# Thinking about giving a small gift to doggy daycare staff for Christmas...Ideas?



## Shiningsummer (May 24, 2010)

Another thread made me think about how much I appreciate the staff at the doggy daycare that my dog Molly goes to. Without them, I would be lost. They are just the right fit for my dog's needs and it is the only place that my dog seems to forget all her fears and can just be another happy dog I thought that maybe I could get everyone who works there a small gift like an individual size box of chocolates or a $5 gift card or something. Or maybe I could just bring in one big gift that everyone can enjoy. On the other hand, I have to wonder if it would be inappropriate if I did something like this? Has anyone else done something like this before?

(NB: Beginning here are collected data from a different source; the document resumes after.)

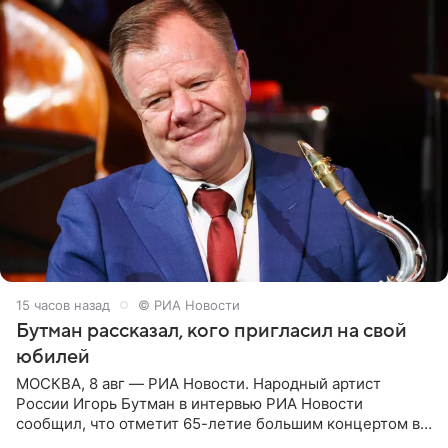
15 часов назад
© РИА Новости
Бутман рассказал, кого пригласил на свой
юбилей
МОСКВА, 8 авг — РИА Новости. Народный артист
России Игорь Бутман в интервью РИА Новости
сообщил, что отметит 65-летие большим концертом в
Кремлевском дворце, а вместе с ним на сцену выйдут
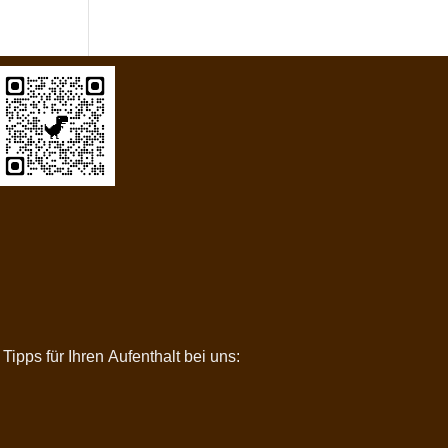
Hotel und Bergasthaus im Harz
pps für Ihren Aufenthalt bei uns:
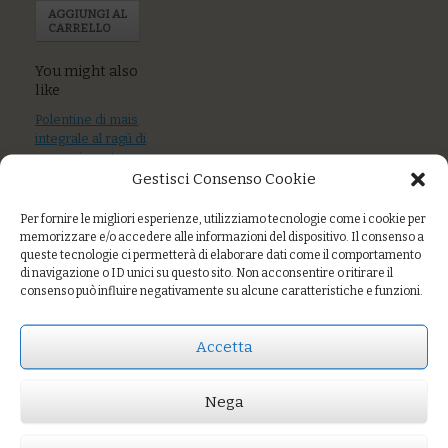
AGGIUNGI AL
CARRELLO
You might also
like
Polentine di mais
integrale al ragù di
mare piccante
Gestisci Consenso Cookie
Tagliatelle al sugo
di pescatrice e
Per fornire le migliori esperienze, utilizziamo tecnologie come i cookie per
pesto
memorizzare e/o accedere alle informazioni del dispositivo. Il consenso a
queste tecnologie ci permetterà di elaborare dati come il comportamento
di navigazione o ID unici su questo sito. Non acconsentire o ritirare il
Bulgur con batata
consenso può influire negativamente su alcune caratteristiche e funzioni.
rossa e piselli
Accetta
Prezzo:
€11,00
Nega
AGGIUNGI AL CARRELLO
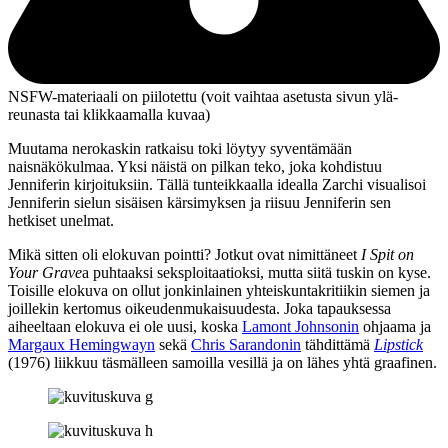
NSFW-materiaali on piilotettu (voit vaihtaa asetusta sivun ylä­
reunasta tai klikkaamalla kuvaa)
Muutama nerokaskin ratkaisu toki löytyy syventämään
naisnäkökulmaa. Yksi näistä on pilkan teko, joka kohdistuu
Jenniferin kirjoituksiin. Tällä tunteikkaalla idealla Zarchi visualisoi
Jenniferin sielun sisäisen kärsimyksen ja riisuu Jenniferin sen
hetkiset unelmat.
Mikä sitten oli elokuvan pointti? Jotkut ovat nimittäneet
I Spit on
Your Grave
a puhtaaksi seksploitaatioksi, mutta siitä tuskin on kyse.
Toisille elokuva on ollut jonkinlainen yhteiskuntakritiikin siemen ja
joillekin kertomus oikeudenmukaisuudesta. Joka tapauksessa
aiheeltaan elokuva ei ole uusi, koska
Lamont Johnsonin
ohjaama ja
Margaux Hemingwayn
sekä
Chris Sarandonin
tähdittämä
Lipstick
(1976) liikkuu täsmälleen samoilla vesillä ja on lähes yhtä graafinen.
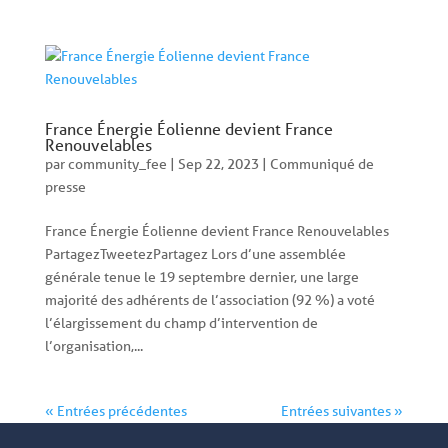
France Énergie Éolienne devient France
Renouvelables
par
community_fee
|
Sep 22, 2023
|
Communiqué de
presse
France Énergie Éolienne devient France Renouvelables
PartagezTweetezPartagez Lors d’une assemblée
générale tenue le 19 septembre dernier, une large
majorité des adhérents de l’association (92 %) a voté
l’élargissement du champ d’intervention de
l’organisation,...
« Entrées précédentes
Entrées suivantes »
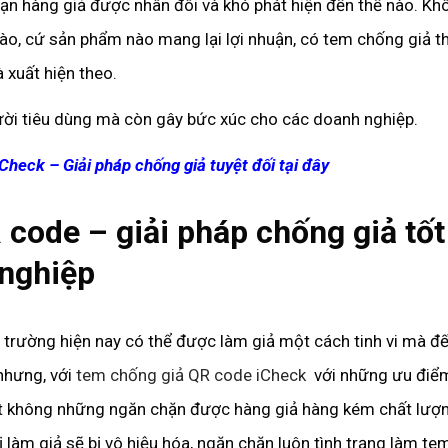
nạn hàng giả được nhân đôi và khó phát hiện đến thế nào. Kh
o, cứ sản phẩm nào mang lại lợi nhuận, có tem chống giả th
 xuất hiện theo.
gười tiêu dùng mà còn gây bức xúc cho các doanh nghiệp.
heck – Giải pháp chống giả tuyệt đối tại đây
 code – giải pháp chống giả tốt
 nghiệp
trường hiện nay có thể được làm giả một cách tinh vi mà đ
nhưng, với
tem chống giả QR code iCheck
với những ưu điểm
ất không những ngăn chặn được hàng giả hàng kém chất lượ
ị làm giả sẽ bị vô hiệu hóa, ngăn chặn luôn tình trạng làm tem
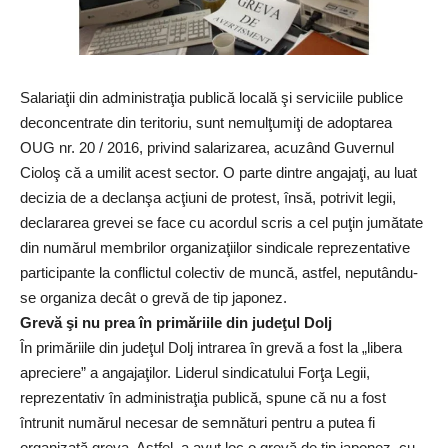
Salariaţii din administraţia publică locală şi serviciile publice
deconcentrate din teritoriu, sunt nemulţumiţi de adoptarea
OUG nr. 20 / 2016, privind salarizarea, acuzând Guvernul
Cioloş că a umilit acest sector. O parte dintre angajaţi, au luat
decizia de a declanşa acţiuni de protest, însă, potrivit legii,
declararea grevei se face cu acordul scris a cel puţin jumătate
din numărul membrilor organizaţiilor sindicale reprezentative
participante la conflictul colectiv de muncă, astfel, neputându-
se organiza decât o grevă de tip japonez.
Grevă şi nu prea în primăriile din judeţul Dolj
În primăriile din judeţul Dolj intrarea în grevă a fost la „libera
apreciere” a angajaţilor. Liderul sindicatului Forţa Legii,
reprezentativ în administraţia publică, spune că nu a fost
întrunit numărul necesar de semnături pentru a putea fi
organizată greva. Astfel, a avut loc o grevă de tip japonez, cu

Thoughts, opinions, gift ideas welcome:bounce: Thanks!


----------



## spotted nikes (Feb 7, 2008)

I'd get a gift basket of goodies that they all can share or baked cookies, etc.


----------



## Purplex15 (May 28, 2007)

i work for one, so maybe can help u.

cash is always great. we really dont get paid much, and we dont get tipped as often as you would think. giving 20 or 30 bucks, and requesting it be split amoung the employees, would be appreciated. 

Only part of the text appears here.